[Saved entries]
****************

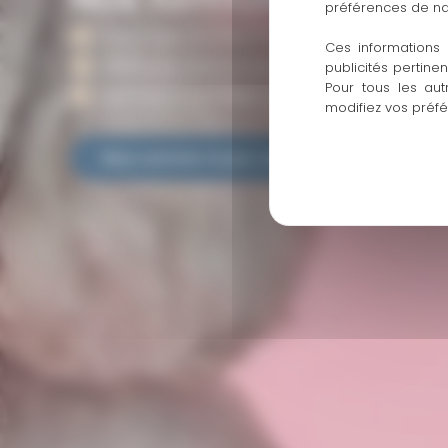
préférences de na
Tout âge ( 2 mois à 10 ans et plus )
Ces informations 
Méthode semi positive
publicités pertine
Pour tous les aut
Séance à domicile et en exterieur
modifiez vos préf
Nous sommes là pour vous aider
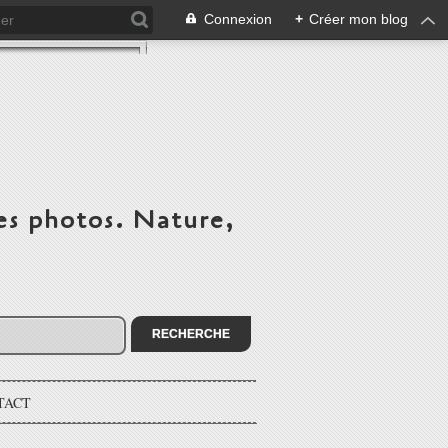
Connexion
+
Créer mon blog
es photos. Nature,
TACT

****************

What you are asked to do - Your copy must reproduce the entries above in full, without their pictures.

Output of the task -
préférences de na
Tout âge ( 2 mois à 10 ans et plus )
Ces informations 
Méthode semi positive
publicités pertine
Pour tous les aut
Séance à domicile et en exterieur
modifiez vos préf
Nous sommes là pour vous aider
Connexion
+
Créer mon blog
es photos. Nature,
TACT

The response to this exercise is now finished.